Primary LanguageCGNU Lesser General Public License v3.0LGPL-3.0

n64chain

This is a Nintendo 64 development toolchain based on GCC that does not depend on any proprietary Nintendo library. Only thing that you need to provide is a 2kb bootcode compatible with your CIC to bootstrap the code. This is not included in n64chain.

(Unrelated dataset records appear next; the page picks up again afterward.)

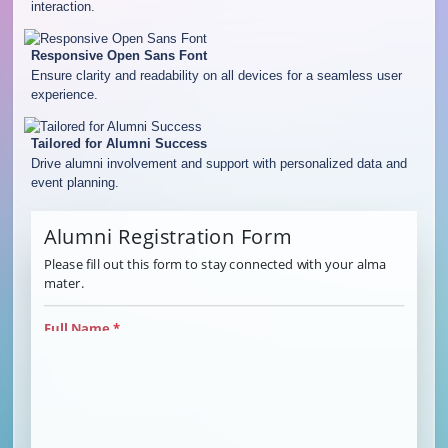
interaction.
Responsive Open Sans Font
Ensure clarity and readability on all devices for a seamless user
experience.
Tailored for Alumni Success
Drive alumni involvement and support with personalized data and
event planning.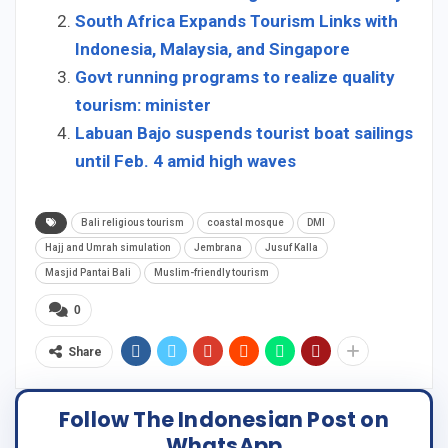
South Africa Expands Tourism Links with
Indonesia, Malaysia, and Singapore
Govt running programs to realize quality
tourism: minister
Labuan Bajo suspends tourist boat sailings
until Feb. 4 amid high waves
Bali religious tourism
coastal mosque
DMI
Hajj and Umrah simulation
Jembrana
Jusuf Kalla
Masjid Pantai Bali
Muslim-friendly tourism
0
Share
Follow The Indonesian Post on
WhatsApp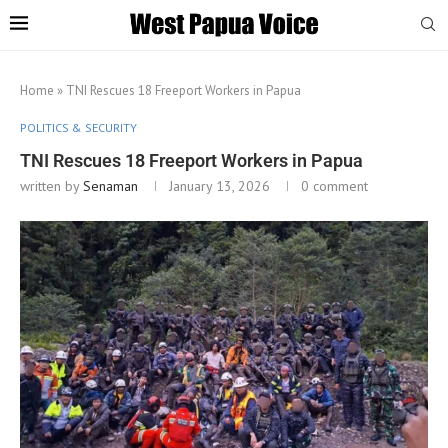
Home
»
TNI Rescues 18 Freeport Workers in Papua
POLITICS & SECURITY
TNI Rescues 18 Freeport Workers in Papua
written by
Senaman
January 13, 2026
0 comment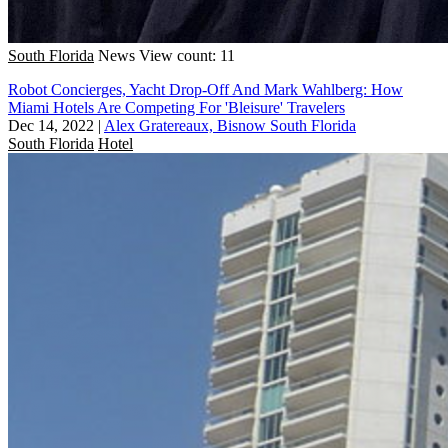
South Florida
News
View count: 11
Robot Concierges, Yacht Drop-Off And Mark Wahlberg: How
Miami Hotels Are Competing For 'Bleisure' Travelers
Dec 14, 2022
|
Alex Gratereaux, Bisnow South Florida
South Florida
Hotel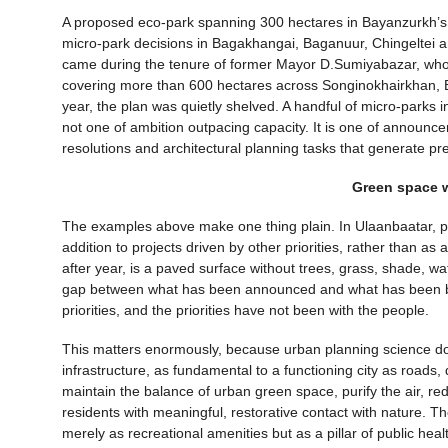
A proposed eco-park spanning 300 hectares in Bayanzurkh’s 2
micro-park decisions in Bagakhangai, Baganuur, Chingeltei 
came during the tenure of former Mayor D.Sumiyabazar, who 
covering more than 600 hectares across Songinokhairkhan, Ba
year, the plan was quietly shelved. A handful of micro-parks i
not one of ambition outpacing capacity. It is one of announc
resolutions and architectural planning tasks that generate pr
Green space w
The examples above make one thing plain. In Ulaanbaatar, p
addition to projects driven by other priorities, rather than a
after year, is a paved surface without trees, grass, shade, wat
gap between what has been announced and what has been built i
priorities, and the priorities have not been with the people.
This matters enormously, because urban planning science doe
infrastructure, as fundamental to a functioning city as roads,
maintain the balance of urban green space, purify the air, red
residents with meaningful, restorative contact with nature. 
merely as recreational amenities but as a pillar of public healt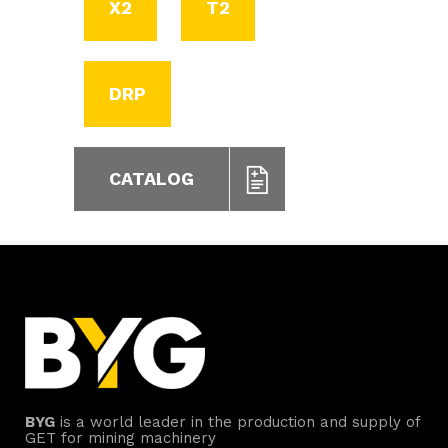
X2
T2
DRP
CATALOG
BYG
is a world leader in the production and supply of
GET for mining machinery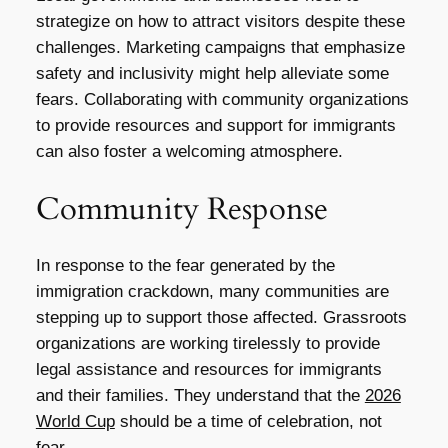
strategize on how to attract visitors despite these
challenges. Marketing campaigns that emphasize
safety and inclusivity might help alleviate some
fears. Collaborating with community organizations
to provide resources and support for immigrants
can also foster a welcoming atmosphere.
Community Response
In response to the fear generated by the
immigration crackdown, many communities are
stepping up to support those affected. Grassroots
organizations are working tirelessly to provide
legal assistance and resources for immigrants
and their families. They understand that the
2026
World Cup
should be a time of celebration, not
fear.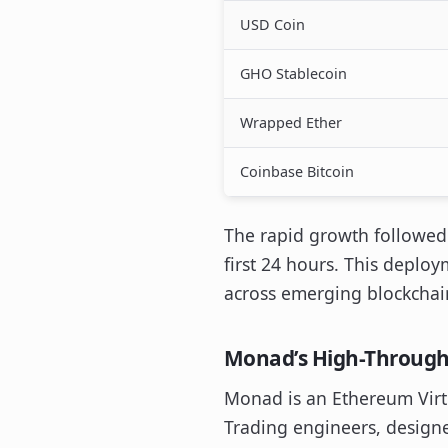
USD Coin
GHO Stablecoin
Wrapped Ether
Coinbase Bitcoin
The rapid growth followed a
first 24 hours. This deploy
across emerging blockchai
Monad’s High-Through
Monad is an Ethereum Virt
Trading engineers, designe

The library includes basic OS functionality supporting multi-threading through hardware interrupts on the single MIPS 4300 CPU of the N64. Mainly written in C and MIPS assembly, it is expected to provide a lightweight development environment and thus requires some low-level baby sitting.

Msys2 Build Notes

  1. Download the 64 bit version of msys2 from https://www.msys2.org/
  2. Run mingw64 and execute pacman -Syu(close if required) and then pacman -Su
  3. Install necessary build tools pacman -S --needed base-devel mingw-w64-x86_64-toolchain
  4. Add C:\msys64\mingw64\bin to your system PATH or wherever you installed your libraries.
  5. CD into Tools and then run ./build-win64-toolchain.sh

Building

To build the toolchain, first put your boot code named header.bin on the libn64 folder. Run build-posix64-toolchain.sh in the tools folder on a bash-compatible shell to start building the cross-compiler. Prerequisites are GMP, MPFR and MPC with development headers, build-essential, and bison, which can be installed via apt install build-essential libmpfr-dev libmpc-dev libgmp-dev flex bison on Ubuntu. On Mac, the Xcode command-line tools are also required. The other prerequisites can be installed via the homebrew package manager like so brew install mpfr isl libmpc gmp flex bison && brew link bison --force.

There is also a Windows compatible version build-win64-toolchain.sh that still requires a UNIX-like environment to run.

After the custom GCC build is completed, you should be able to build the helloworld example by running make inside helloworld folder or with make -C helloworld on project root. This will also build the libn64 dependency on the project root. When it is complete you should have a .z64 rom image ready to be run on a Nintendo 64. The same procedure applies for the rdpdemo and threadtest examples.

Basic N64 architecture

The N64 have a main MIPS4300 processor and a MIPS-like coprocessor called the Reality Co-processor (RCP). These two share the RDMEM, albeit not sharing a common data bus (instead through DMA controllers and instructions). RCP has two major sub-units namely the Reality Signal Processor (RSP) and Reality Display Processor (RDP).

Although use-case is dependent on the developer RSP, having an additional vector co-processor, is generally used for processing 3D transformations and audio processing via microcodes (a program written with a subset of MIPS instructions) and RDP is used for rasterizing the final image directly onto a display buffer. The latter uses custom 64-bit 'commands' that instruct RDP to do various pixel manipulations. Using these resources in a balance is key to write performant applications on N64.